To show the qualitative difference between the algorithms we include profile plots of each. Note the following:

1. Synchronous has blocks of full CPU use followed by blocks of no use
2. The Asynchrhonous methods are more smooth
3. The Asynchronous single-update method has a lot of whitespace / time when CPUs are idling. This is artifiical and because our code that tracks convergence diagnostics for our plots below is wasteful and inside the client inner-loop
4. We intentionally leave in this wasteful code so that we can reduce it by batching in the third plot, which is more saturated.

You can zoom in using the tools to the upper right of each plot. You can view the full profile in a full window by clicking on the “View full page” link.

View full page

View full page

View full page

## Analysis

To get a better sense of what these plots convey, recall that optimization problems always come in pairs: the primal problem is typically the main problem of interest, and the dual problem is a closely related problem that provides information about the constraints in the primal problem. Perhaps the most famous example of duality is the Max-flow-min-cut Theorem from graph theory. In many cases, solving both of these problems simultaneously leads to gains in performance, which is what ADMM seeks to do.
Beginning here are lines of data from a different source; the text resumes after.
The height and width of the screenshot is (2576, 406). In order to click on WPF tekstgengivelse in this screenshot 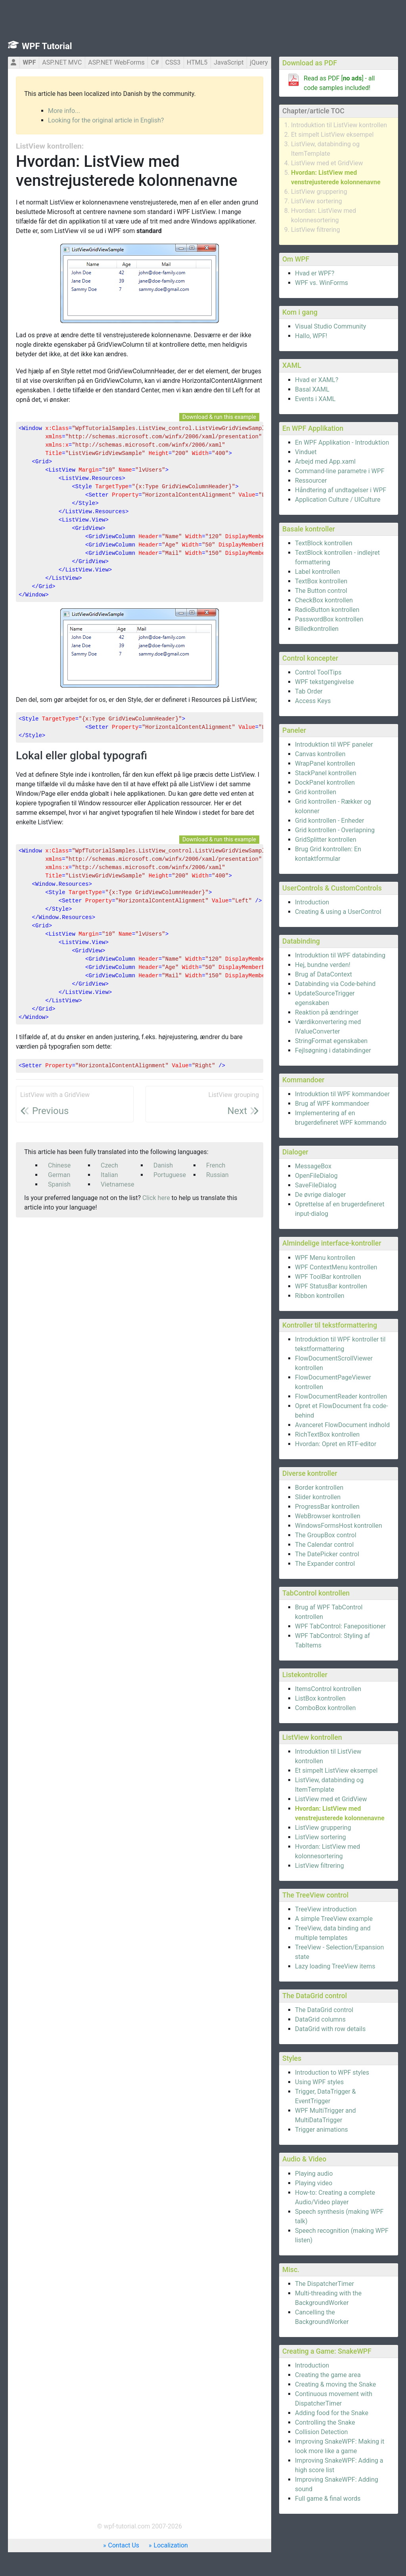 , I will do `click(324, 682)`.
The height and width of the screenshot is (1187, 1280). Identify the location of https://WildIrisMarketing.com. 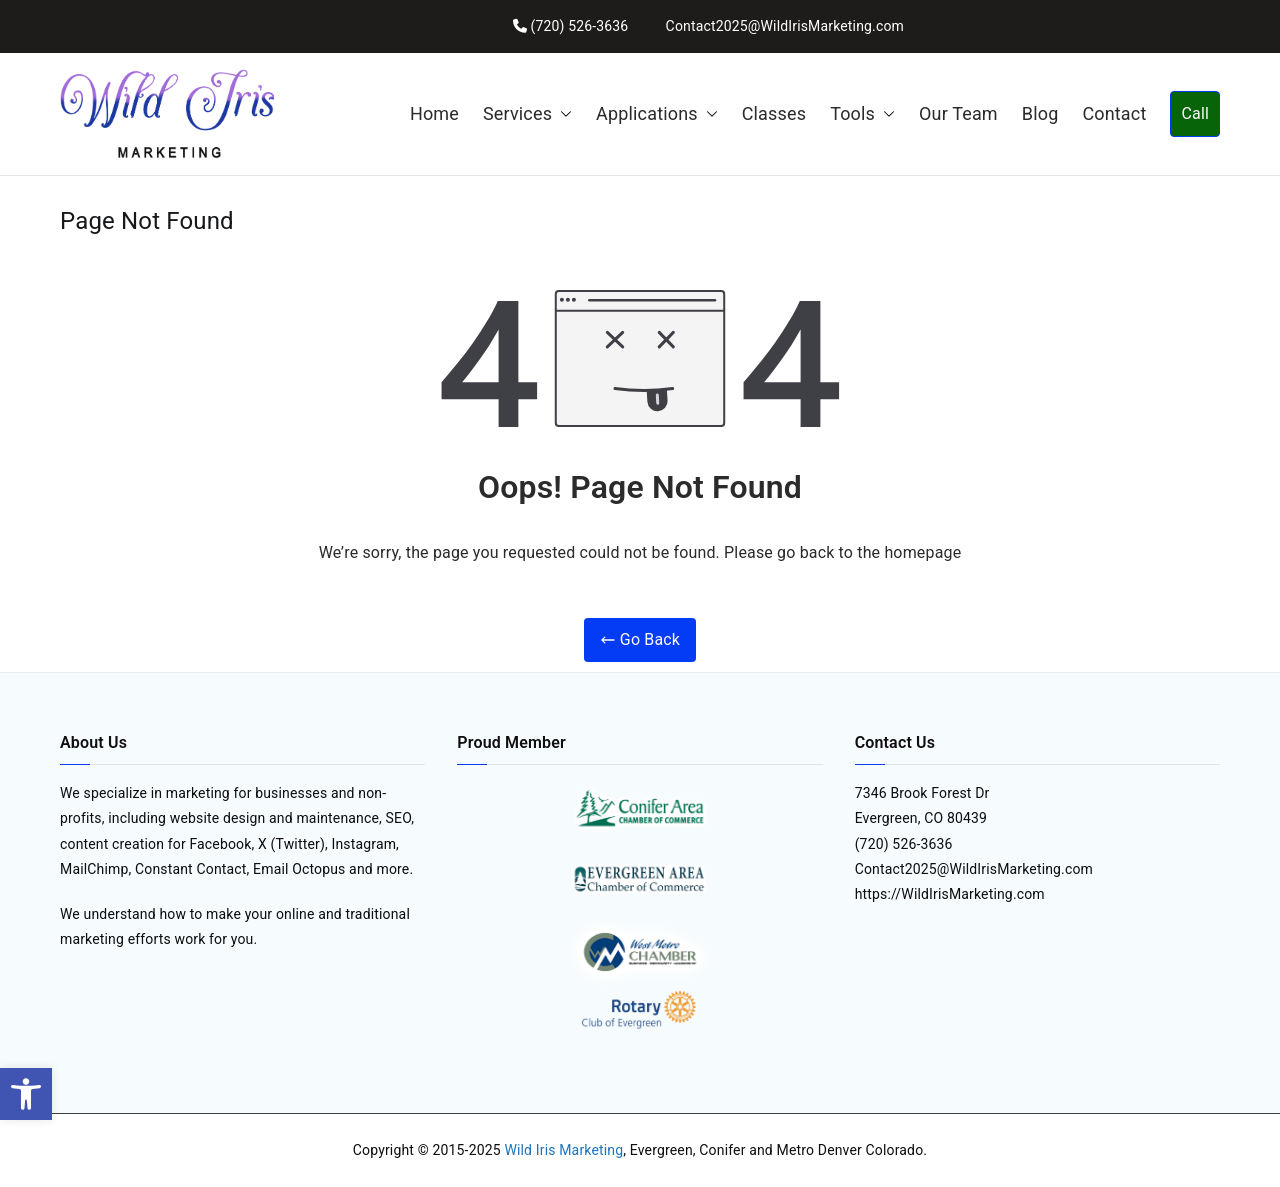 (950, 894).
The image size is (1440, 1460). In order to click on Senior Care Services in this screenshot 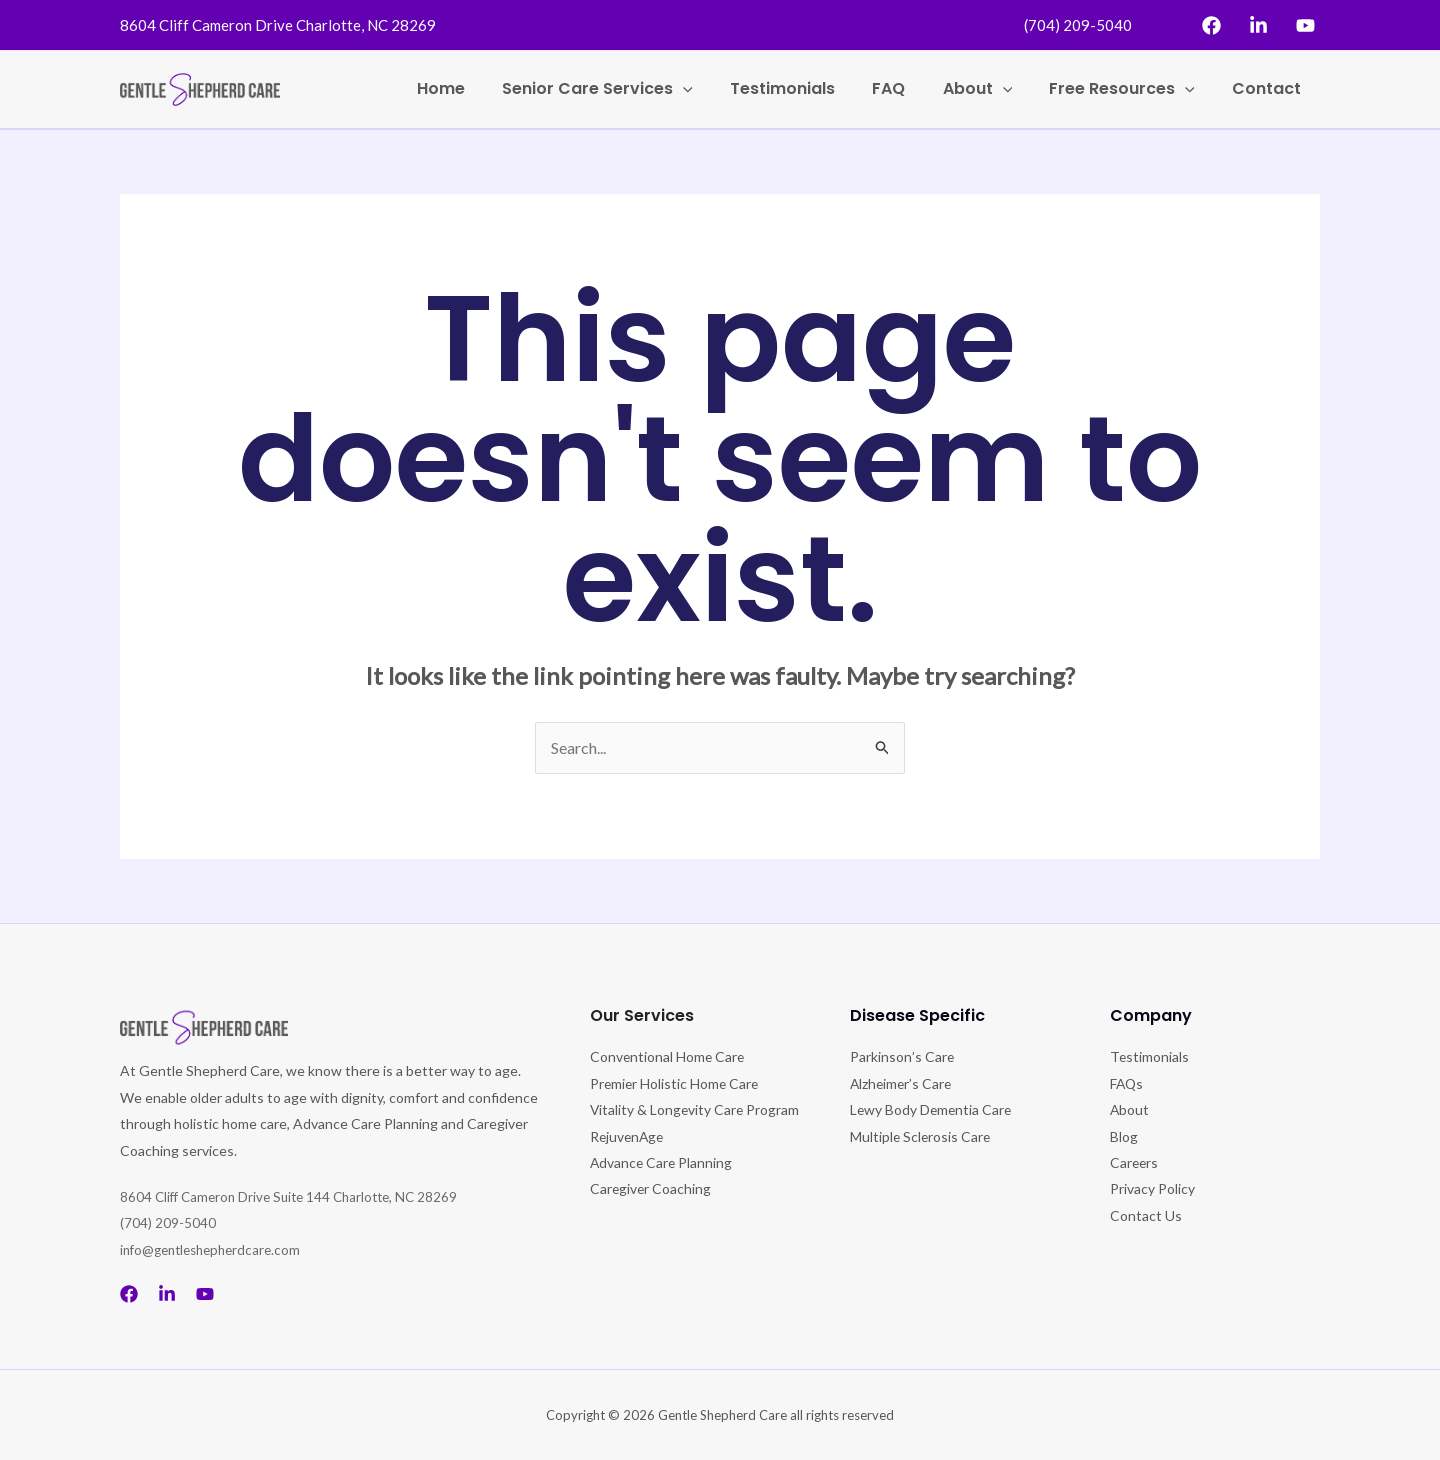 , I will do `click(626, 89)`.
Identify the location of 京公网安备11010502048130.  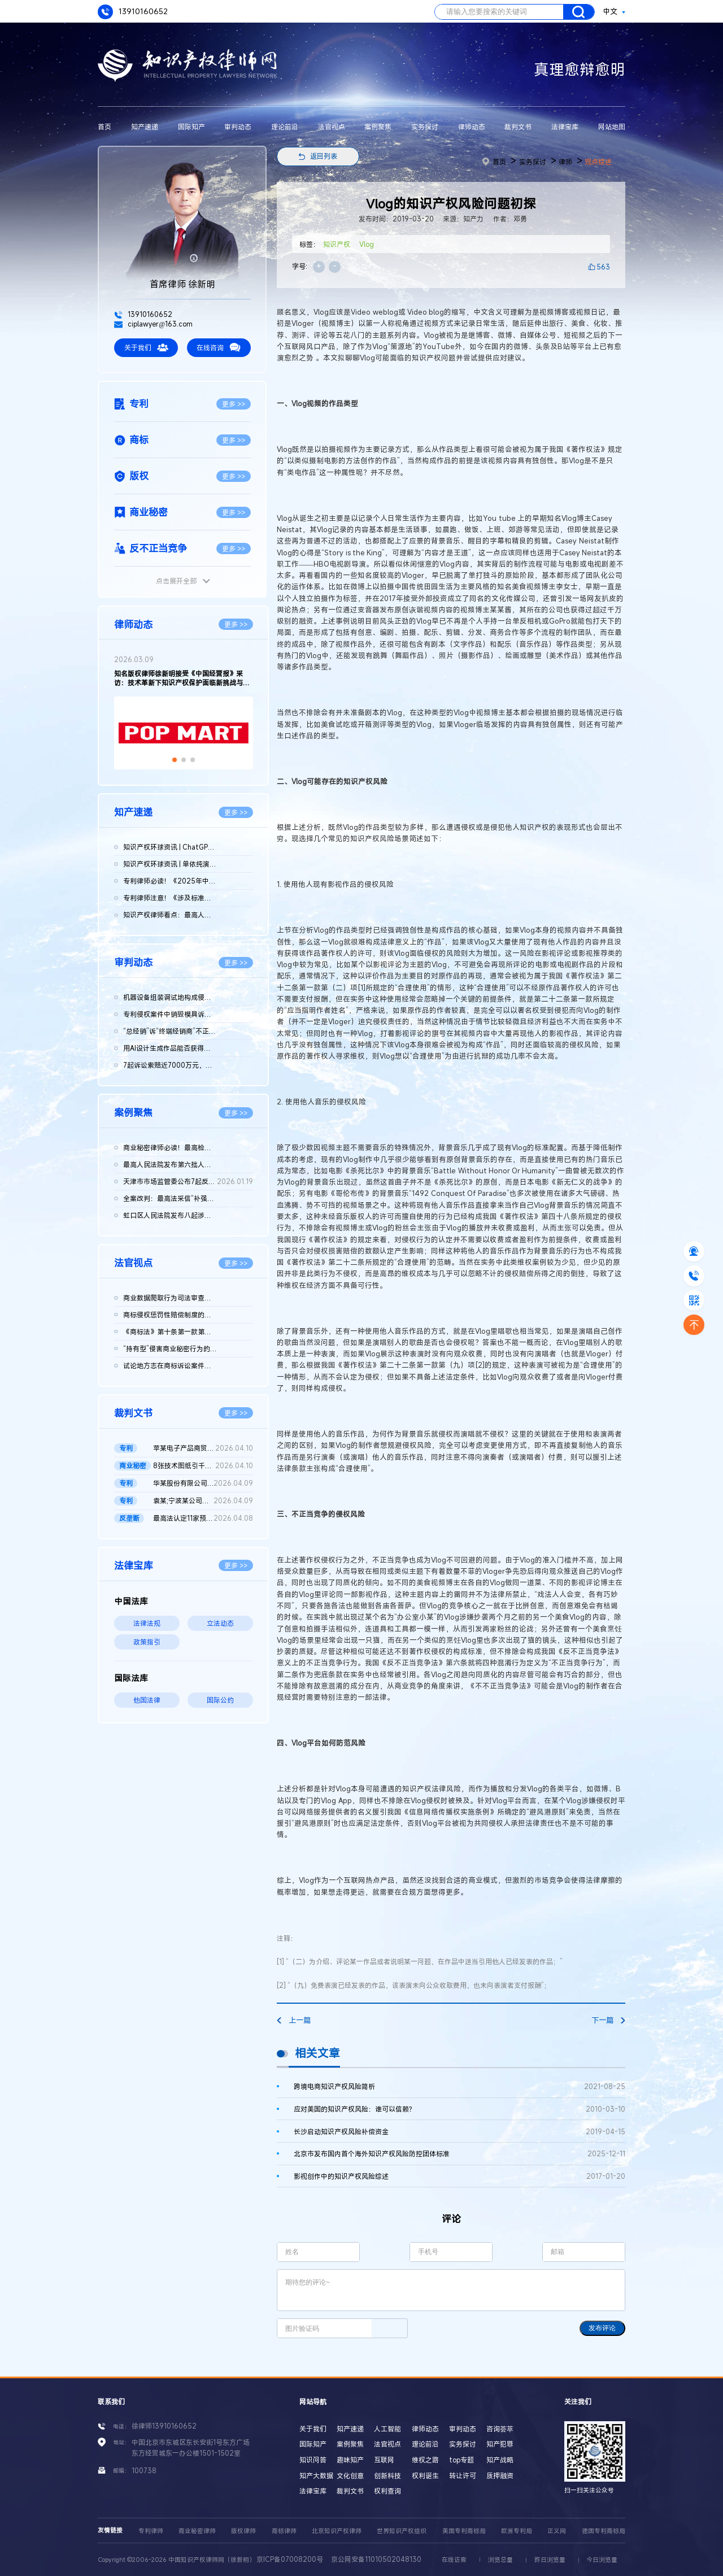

In our case, the constraint in the primal problem is that all workers must agree on the optimum parameter estimate. Consequently, we can think of the dual variables (one for each chunk of data) as measuring the “cost” of agreement for their respective chunks. Intuitively, they will start out small and grow incrementally to find the right “cost” for each worker to have consensus. Eventually, they will level out at an optimum cost.

So:

• the primal residual plot measures the amount of disagreement; “small” values imply agreement
• the dual residual plot measures the total “cost” of agreement; this increases until the correct cost is found

The plots then tell us the following:

• the cost of agreement is higher for asynchronous algorithms, which makes sense because each worker is always working with a slightly out-of-date global parameter estimate, making consensus harder
• blocked ADMM doesn’t update at all until shortly after 5 seconds have passed, whereas async has already had time to converge. (In practice with real data, we would probably specify that all workers need to report in every K updates).
• asynchronous algorithms take a little while for the information to properly diffuse, but once that happens they converge quickly.
• both asynchronous and synchronous converge almost immediately; this is most likely due to a high degree of homogeneity in the data (which was generated to fit the model well). Our next experiment should involve real world data.

## What we could have done better

Analysis wise we expect richer results by performing this same experiment on a real world data set that isn’t as homogeneous as the current toy dataset.

Performance wise we can get much better CPU saturation by doing two things:

1. Not running our convergence diagnostics, or making them much faster
2. Not running full np.mean computations over all of beta when we’ve only updated a few elements. Instead we should maintain a running aggregation of these results.

With these two changes (each of which are easy) we’re fairly confident that we can scale out to decently large clusters while still saturating hardware.